_HOW TO COMPLETE THIS TASK:_ Wherever the string "proizvodu" occurs in a line of these records, report that line.

Saved data entries

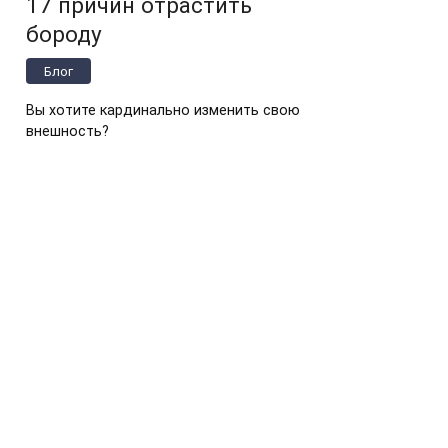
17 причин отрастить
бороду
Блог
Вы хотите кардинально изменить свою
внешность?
* * *
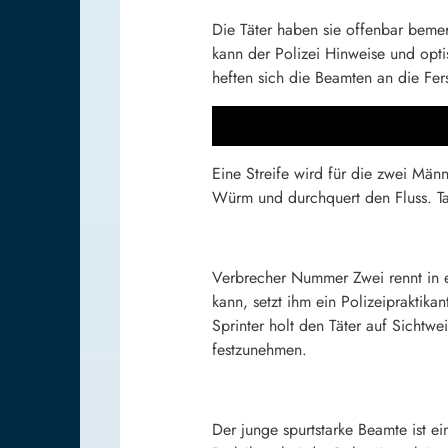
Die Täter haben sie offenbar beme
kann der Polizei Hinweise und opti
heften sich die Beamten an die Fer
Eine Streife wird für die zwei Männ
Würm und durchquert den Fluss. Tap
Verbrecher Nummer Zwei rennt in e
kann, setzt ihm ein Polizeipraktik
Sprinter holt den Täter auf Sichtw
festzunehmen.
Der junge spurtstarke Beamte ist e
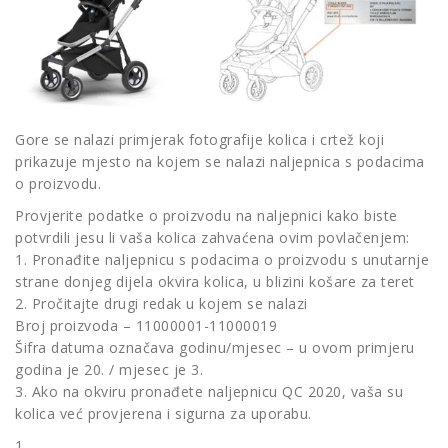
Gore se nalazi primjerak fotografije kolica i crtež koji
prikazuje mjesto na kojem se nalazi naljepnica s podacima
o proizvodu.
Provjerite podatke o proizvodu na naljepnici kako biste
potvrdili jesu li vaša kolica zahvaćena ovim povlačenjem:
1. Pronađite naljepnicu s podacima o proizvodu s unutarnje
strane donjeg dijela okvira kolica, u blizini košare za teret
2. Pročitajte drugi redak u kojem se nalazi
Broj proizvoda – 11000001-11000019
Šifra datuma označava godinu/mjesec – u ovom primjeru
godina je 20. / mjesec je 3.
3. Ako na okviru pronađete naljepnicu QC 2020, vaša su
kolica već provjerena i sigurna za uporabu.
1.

_PROBLEM SOLUTION:_
o proizvodu.
Provjerite podatke o proizvodu na naljepnici kako biste
1. Pronađite naljepnicu s podacima o proizvodu s unutarnje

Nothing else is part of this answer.